ちょっとここまでの流れを高速でおさらいしてみよう。



今夜の決行の時を前に、私は一人きりの夕食も家事も気もそぞろに済ませ、間もなく帰って来るであろう夫をリビングのソファに座ってひたすら待っていた。

間もなく八時五十分になろうかという頃、いよいよ高まる緊張感にじっとりと汗ばんだ両手を落ち着きなく擦り合わせながら、夫にどう切り出そう、やんわりと……いや、はっきり言い出すべきだろうか、なんて考えている内に、うっかり帰宅を知らせるインターホンを聞き漏らしてしまったらしい。

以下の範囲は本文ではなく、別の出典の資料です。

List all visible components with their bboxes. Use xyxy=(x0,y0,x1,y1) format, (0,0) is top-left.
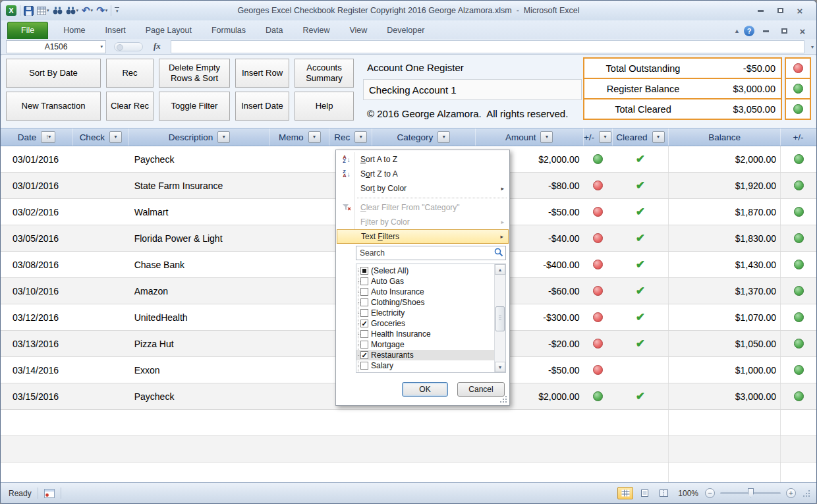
macro-record-icon[interactable] xyxy=(44,489,55,498)
cell-memo[interactable] xyxy=(270,173,329,198)
cell-balance[interactable]: $3,000.00 xyxy=(669,383,781,409)
menu-item-text-filters[interactable]: Text Filters▸ xyxy=(337,229,509,244)
cell-memo[interactable] xyxy=(270,331,329,356)
filter-button-rec[interactable]: ▾ xyxy=(354,131,367,143)
empty-cell[interactable] xyxy=(1,410,73,435)
search-icon[interactable] xyxy=(494,248,503,259)
empty-cell[interactable] xyxy=(584,436,613,462)
tab-data[interactable]: Data xyxy=(256,22,293,39)
empty-cell[interactable] xyxy=(270,462,329,482)
cell-balance[interactable]: $2,000.00 xyxy=(669,146,781,172)
tab-view[interactable]: View xyxy=(339,22,377,39)
cell-check[interactable] xyxy=(73,278,129,304)
workbook-close-button[interactable]: × xyxy=(795,26,810,36)
filter-button-7[interactable]: ▾ xyxy=(599,131,611,143)
checkbox-unchecked-icon[interactable] xyxy=(360,277,368,285)
cell-memo[interactable] xyxy=(270,199,329,225)
empty-cell[interactable] xyxy=(612,410,669,435)
empty-cell[interactable] xyxy=(1,462,73,482)
empty-cell[interactable] xyxy=(329,462,372,482)
cell-cleared[interactable]: ✔ xyxy=(612,252,669,277)
insert-function-icon[interactable]: fx xyxy=(154,41,161,51)
scroll-up-icon[interactable]: ▲ xyxy=(495,264,505,275)
cell-cleared[interactable]: ✔ xyxy=(612,278,669,304)
filter-option-auto-gas[interactable]: Auto Gas xyxy=(356,276,494,287)
cell-cleared[interactable]: ✔ xyxy=(612,331,669,356)
filter-search-input[interactable] xyxy=(356,246,506,260)
ok-button[interactable]: OK xyxy=(402,382,448,397)
menu-item-sort-by-color[interactable]: Sort by Color▸ xyxy=(337,181,509,196)
cell-balance[interactable]: $1,050.00 xyxy=(669,331,781,356)
menu-item-sort-a-to-z[interactable]: AZ↓Sort A to Z xyxy=(337,152,509,167)
cell-check[interactable] xyxy=(73,383,129,409)
cell-description[interactable]: Amazon xyxy=(129,278,271,304)
tab-developer[interactable]: Developer xyxy=(377,22,434,39)
cell-check[interactable] xyxy=(73,199,129,225)
cell-description[interactable]: State Farm Insurance xyxy=(129,173,271,198)
cell-date[interactable]: 03/01/2016 xyxy=(1,173,73,198)
zoom-out-button[interactable]: − xyxy=(705,488,715,498)
cell-description[interactable]: Walmart xyxy=(129,199,271,225)
cell-description[interactable]: UnitedHealth xyxy=(129,304,271,330)
cancel-button[interactable]: Cancel xyxy=(457,382,505,397)
cell-balance[interactable]: $1,870.00 xyxy=(669,199,781,225)
accounts-summary-button[interactable]: Accounts Summary xyxy=(295,59,354,88)
empty-cell[interactable] xyxy=(73,462,129,482)
filter-button-check[interactable]: ▾ xyxy=(109,131,122,143)
empty-cell[interactable] xyxy=(584,410,613,435)
empty-cell[interactable] xyxy=(1,436,73,462)
cell-cleared[interactable] xyxy=(612,357,669,383)
cell-check[interactable] xyxy=(73,304,129,330)
menu-item-sort-z-to-a[interactable]: ZA↓Sort Z to A xyxy=(337,167,509,181)
empty-cell[interactable] xyxy=(476,462,584,482)
empty-cell[interactable] xyxy=(372,410,476,435)
checkbox-unchecked-icon[interactable] xyxy=(360,341,368,349)
minimize-ribbon-icon[interactable]: ▲ xyxy=(734,28,740,34)
filter-option-electricity[interactable]: Electricity xyxy=(356,308,494,318)
cell-memo[interactable] xyxy=(270,357,329,383)
cell-balance[interactable]: $1,830.00 xyxy=(669,225,781,251)
empty-cell[interactable] xyxy=(329,436,372,462)
filter-option-salary[interactable]: Salary xyxy=(356,360,494,371)
save-icon[interactable] xyxy=(24,6,34,16)
empty-cell[interactable] xyxy=(669,410,781,435)
zoom-slider[interactable] xyxy=(720,492,781,494)
checkbox-unchecked-icon[interactable] xyxy=(360,288,368,296)
filter-button-cleared[interactable]: ▾ xyxy=(652,131,665,143)
cell-date[interactable]: 03/12/2016 xyxy=(1,304,73,330)
workbook-minimize-button[interactable] xyxy=(758,26,773,36)
filter-button-category[interactable]: ▾ xyxy=(437,131,450,143)
cell-date[interactable]: 03/01/2016 xyxy=(1,146,73,172)
checkbox-unchecked-icon[interactable] xyxy=(360,309,368,317)
cell-memo[interactable] xyxy=(270,304,329,330)
scroll-thumb[interactable] xyxy=(495,306,505,331)
filter-button-description[interactable]: ▾ xyxy=(217,131,230,143)
cell-check[interactable] xyxy=(73,225,129,251)
empty-cell[interactable] xyxy=(73,436,129,462)
sort-by-date-button[interactable]: Sort By Date xyxy=(6,59,101,88)
zoom-level-button[interactable]: 100% xyxy=(678,489,698,498)
list-scrollbar[interactable]: ▲ ▼ xyxy=(494,264,505,372)
cell-date[interactable]: 03/15/2016 xyxy=(1,383,73,409)
empty-cell[interactable] xyxy=(612,436,669,462)
cell-date[interactable]: 03/08/2016 xyxy=(1,252,73,277)
page-layout-view-button[interactable] xyxy=(636,487,652,499)
chevron-down-icon[interactable]: ▾ xyxy=(100,44,103,49)
cell-memo[interactable] xyxy=(270,146,329,172)
customize-qat-icon[interactable]: ▾ xyxy=(115,7,119,14)
excel-logo-icon[interactable]: X xyxy=(6,5,16,16)
tab-formulas[interactable]: Formulas xyxy=(202,22,256,39)
empty-cell[interactable] xyxy=(669,436,781,462)
minimize-button[interactable] xyxy=(750,5,770,17)
redo-icon[interactable]: ↷▾ xyxy=(96,6,107,15)
checkbox-unchecked-icon[interactable] xyxy=(360,372,368,373)
cell-date[interactable]: 03/10/2016 xyxy=(1,278,73,304)
cell-date[interactable]: 03/02/2016 xyxy=(1,199,73,225)
cell-memo[interactable] xyxy=(270,278,329,304)
zoom-in-button[interactable]: + xyxy=(786,488,796,498)
filter-option-select-all[interactable]: (Select All) xyxy=(356,266,494,276)
help-button[interactable]: Help xyxy=(295,92,354,121)
filter-button-amount[interactable]: ▾ xyxy=(540,131,553,143)
cell-balance[interactable]: $1,920.00 xyxy=(669,173,781,198)
checkbox-checked-icon[interactable] xyxy=(360,320,368,327)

ふと物音に気付いて顔を上げた時には既に、夫がリビングの入り口に佇んでいた。

いつもならば玄関まで迎えに出る私に夫が『ただいま』と微笑んで、私も『お帰りなさい、お疲れさま』と同じく微笑み返して。
夫の鞄を受け取るのと同時に夫に抱き竦められ、キスへとなだれ込むのがお決まりのパターンだったが。